Speaking of restaurants, another wonderful way to engage with culture is through food! In France, bakeries that make bread freshly every day have the label “boulangerie” and if you want a classic baguette, you can order a “baguette traditionnelle.” A lot of people buy their bread and fresh produce daily rather than weekly in France, which is easy to do in Aix. There’s a daily market in the centre ville and there’s a clothing market three times per week as well as a flower market three times a week! I took a French cooking class through CEA CAPA excursions, which was such a fun way to learn more about the food culture there. I loved trying new cheeses and pastries and attempting to make French classics! Visiting the markets, boulangeries, and fromageries is both delicious and immersive.  
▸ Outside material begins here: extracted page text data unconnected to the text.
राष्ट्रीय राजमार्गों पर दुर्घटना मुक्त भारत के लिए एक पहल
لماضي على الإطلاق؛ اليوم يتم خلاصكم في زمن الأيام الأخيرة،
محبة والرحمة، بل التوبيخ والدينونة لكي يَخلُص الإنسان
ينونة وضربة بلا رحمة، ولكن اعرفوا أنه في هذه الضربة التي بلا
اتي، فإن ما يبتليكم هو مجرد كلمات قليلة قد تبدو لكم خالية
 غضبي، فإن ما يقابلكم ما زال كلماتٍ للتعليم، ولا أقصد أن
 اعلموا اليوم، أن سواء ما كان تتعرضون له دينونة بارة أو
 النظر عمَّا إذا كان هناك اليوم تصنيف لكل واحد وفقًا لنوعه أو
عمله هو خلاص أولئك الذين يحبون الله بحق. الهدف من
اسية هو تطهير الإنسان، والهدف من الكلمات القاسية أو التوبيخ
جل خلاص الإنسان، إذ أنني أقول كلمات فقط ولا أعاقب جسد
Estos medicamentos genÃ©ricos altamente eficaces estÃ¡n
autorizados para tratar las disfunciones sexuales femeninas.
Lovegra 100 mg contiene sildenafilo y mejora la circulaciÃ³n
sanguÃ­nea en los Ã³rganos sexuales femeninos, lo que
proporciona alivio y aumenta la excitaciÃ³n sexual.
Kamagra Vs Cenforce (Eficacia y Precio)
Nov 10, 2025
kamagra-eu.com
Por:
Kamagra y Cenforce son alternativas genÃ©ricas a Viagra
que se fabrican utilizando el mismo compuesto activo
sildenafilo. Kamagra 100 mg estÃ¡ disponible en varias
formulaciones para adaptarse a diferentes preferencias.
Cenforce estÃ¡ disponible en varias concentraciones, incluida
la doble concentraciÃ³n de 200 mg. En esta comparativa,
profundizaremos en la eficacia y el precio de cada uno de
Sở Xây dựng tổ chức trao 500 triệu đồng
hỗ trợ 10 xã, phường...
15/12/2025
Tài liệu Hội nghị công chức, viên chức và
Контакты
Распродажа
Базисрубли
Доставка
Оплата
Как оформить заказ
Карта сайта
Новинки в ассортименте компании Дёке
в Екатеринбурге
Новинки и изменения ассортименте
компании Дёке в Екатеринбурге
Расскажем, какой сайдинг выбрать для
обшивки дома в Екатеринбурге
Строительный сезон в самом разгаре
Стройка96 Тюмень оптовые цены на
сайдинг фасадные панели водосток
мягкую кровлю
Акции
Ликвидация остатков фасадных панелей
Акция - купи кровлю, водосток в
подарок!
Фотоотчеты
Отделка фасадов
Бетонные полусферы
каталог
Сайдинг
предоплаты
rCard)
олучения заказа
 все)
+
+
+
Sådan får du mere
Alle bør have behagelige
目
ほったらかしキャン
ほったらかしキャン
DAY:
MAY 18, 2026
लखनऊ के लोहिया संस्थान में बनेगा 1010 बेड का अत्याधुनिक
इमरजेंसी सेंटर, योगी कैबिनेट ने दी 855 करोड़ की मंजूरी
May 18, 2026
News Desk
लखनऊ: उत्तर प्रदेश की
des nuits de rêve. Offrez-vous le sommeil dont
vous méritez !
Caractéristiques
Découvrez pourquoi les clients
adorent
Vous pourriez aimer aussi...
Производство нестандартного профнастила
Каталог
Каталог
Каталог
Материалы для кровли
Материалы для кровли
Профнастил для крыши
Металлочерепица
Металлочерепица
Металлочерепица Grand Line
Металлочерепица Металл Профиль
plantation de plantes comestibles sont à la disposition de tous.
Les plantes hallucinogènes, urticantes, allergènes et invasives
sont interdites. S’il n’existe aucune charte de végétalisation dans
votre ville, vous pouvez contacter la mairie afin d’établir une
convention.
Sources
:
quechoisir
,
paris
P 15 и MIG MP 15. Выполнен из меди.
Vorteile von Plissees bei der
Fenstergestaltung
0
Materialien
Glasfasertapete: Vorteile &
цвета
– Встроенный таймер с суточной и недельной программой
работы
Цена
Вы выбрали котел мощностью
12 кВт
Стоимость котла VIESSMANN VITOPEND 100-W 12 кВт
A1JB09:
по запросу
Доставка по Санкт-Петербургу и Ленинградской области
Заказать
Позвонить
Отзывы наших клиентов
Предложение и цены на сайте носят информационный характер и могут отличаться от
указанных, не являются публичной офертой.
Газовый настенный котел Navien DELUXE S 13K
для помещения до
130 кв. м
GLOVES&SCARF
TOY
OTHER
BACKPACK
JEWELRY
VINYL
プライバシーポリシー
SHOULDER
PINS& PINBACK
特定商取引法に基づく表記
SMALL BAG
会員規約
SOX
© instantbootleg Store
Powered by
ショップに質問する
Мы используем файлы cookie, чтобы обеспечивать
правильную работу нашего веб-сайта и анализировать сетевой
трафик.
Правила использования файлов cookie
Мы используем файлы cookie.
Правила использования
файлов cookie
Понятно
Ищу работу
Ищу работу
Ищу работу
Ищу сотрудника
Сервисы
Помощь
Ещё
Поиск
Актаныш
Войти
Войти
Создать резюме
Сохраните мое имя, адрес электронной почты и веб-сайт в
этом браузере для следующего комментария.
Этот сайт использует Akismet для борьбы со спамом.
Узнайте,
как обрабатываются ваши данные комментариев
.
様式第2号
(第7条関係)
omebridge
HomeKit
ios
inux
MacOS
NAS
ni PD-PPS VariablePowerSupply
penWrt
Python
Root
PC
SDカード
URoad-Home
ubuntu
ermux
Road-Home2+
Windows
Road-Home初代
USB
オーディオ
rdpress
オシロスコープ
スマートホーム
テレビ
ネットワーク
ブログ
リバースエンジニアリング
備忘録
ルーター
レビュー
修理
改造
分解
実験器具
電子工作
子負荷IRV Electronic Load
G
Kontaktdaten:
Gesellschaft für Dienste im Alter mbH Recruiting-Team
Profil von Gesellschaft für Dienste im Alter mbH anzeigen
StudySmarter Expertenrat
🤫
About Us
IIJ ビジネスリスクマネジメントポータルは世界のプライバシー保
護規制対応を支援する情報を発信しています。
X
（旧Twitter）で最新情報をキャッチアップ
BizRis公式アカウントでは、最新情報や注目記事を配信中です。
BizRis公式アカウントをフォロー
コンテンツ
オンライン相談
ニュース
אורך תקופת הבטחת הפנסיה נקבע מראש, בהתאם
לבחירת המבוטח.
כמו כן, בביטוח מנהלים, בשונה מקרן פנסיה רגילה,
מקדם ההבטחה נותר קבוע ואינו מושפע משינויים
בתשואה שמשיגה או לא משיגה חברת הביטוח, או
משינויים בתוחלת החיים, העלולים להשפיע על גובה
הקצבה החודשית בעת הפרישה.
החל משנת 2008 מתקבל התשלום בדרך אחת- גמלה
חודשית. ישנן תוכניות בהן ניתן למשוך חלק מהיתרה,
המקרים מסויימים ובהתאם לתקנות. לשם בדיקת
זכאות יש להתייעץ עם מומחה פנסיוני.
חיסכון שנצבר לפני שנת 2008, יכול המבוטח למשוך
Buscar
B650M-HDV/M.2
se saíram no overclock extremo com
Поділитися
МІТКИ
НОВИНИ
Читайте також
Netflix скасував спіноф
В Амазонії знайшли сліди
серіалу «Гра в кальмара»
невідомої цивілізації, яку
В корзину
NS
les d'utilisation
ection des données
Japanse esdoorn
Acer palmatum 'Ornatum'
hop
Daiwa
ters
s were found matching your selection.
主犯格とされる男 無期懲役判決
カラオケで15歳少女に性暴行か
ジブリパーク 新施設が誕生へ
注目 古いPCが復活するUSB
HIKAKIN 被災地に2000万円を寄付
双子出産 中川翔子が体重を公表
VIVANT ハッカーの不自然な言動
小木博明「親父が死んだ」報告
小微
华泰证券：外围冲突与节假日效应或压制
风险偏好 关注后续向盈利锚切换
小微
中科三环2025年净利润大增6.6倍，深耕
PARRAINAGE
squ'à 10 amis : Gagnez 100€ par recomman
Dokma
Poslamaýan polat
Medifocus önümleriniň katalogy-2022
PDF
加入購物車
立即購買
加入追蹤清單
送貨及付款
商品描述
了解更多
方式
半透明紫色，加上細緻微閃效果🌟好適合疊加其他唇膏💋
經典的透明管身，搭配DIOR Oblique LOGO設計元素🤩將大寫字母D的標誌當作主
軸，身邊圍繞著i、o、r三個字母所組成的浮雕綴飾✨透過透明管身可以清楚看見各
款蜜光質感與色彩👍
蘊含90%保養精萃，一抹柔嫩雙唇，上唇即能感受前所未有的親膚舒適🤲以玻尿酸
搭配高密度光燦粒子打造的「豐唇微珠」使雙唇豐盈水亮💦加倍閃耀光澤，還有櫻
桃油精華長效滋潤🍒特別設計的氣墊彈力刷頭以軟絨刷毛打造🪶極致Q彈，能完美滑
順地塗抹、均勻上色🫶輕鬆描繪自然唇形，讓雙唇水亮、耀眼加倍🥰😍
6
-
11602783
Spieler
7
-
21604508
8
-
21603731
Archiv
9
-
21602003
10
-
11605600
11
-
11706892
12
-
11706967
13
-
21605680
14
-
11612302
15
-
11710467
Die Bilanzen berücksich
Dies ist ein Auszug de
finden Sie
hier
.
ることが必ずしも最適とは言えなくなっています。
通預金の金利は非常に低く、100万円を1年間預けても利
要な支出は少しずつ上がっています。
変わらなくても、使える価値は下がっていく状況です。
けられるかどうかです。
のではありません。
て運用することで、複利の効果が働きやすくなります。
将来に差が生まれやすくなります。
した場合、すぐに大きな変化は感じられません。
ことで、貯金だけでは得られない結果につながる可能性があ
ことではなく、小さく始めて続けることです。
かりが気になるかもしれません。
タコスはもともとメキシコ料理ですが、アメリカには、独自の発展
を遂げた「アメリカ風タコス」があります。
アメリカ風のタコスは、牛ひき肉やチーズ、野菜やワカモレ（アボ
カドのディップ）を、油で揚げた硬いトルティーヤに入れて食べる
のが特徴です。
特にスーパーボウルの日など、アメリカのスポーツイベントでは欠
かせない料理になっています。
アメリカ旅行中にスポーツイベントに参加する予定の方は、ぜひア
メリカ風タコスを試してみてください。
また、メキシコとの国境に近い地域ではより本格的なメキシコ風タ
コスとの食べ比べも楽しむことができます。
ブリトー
Being in Europe means that it’s so much easier to travel and go to new countries than it is in the U.S.! One of the best decisions I ever made was prioritizing both getting to know France and traveling outside. I encourage you to get to know the region that you’re in and take advantage of the day trips you can take. For me, this included towns in Provence like Cassis, L’isle-sur-la-Sorgue, Avignon, Nice, and Montpellier! It’s also easy to bus to the airport and take budget airlines (like RyanAir and EasyJet!) from Marseille airport. It’s only 7 euros to get to the airport from Aix’s Gare Routiere and there are a lot of good flight deals for weekend trips

A study abroad student standing on a building's balcony smiling at the camera

Amelia in Seville, Spain (photo taken by Hannah Young)

Over spring break, I traveled to Spain, Portugal, and Malta, which was such a once-in-a-lifetime opportunity. I also got the opportunity to visit Fez, Morocco which was one of my very favorite locations.  

A study abroad student facing away from the camera in front of a large colorful building

Amelia in Fez, Morocco (photo taken by Nathan DeBoef)

If you do a little research, you can go to countries while they’re having a specific cultural event. One of my highlights was attending a Viennese Ball in the Hofburg Palace in Austria!  

Two study abroad student smiling in front of a body of water

Amelia and Hannah Young in Split, Croatia (photo taken by Sarah Long) 

Traveling both within your host country and to other neighboring countries is such a wonderful learning experience and such a great way to broaden your perspective. As a political science major who is interested in international relations, it has been especially transformative to learn about international perspectives. I had the privilege of visiting the European Union Parliament and NATO Headquarters in Brussels, Belgium as a part of my coursework. I advise anyone interested in global politics and governance to travel, learn, and immerse themselves as much as possible. Every day was so worth it.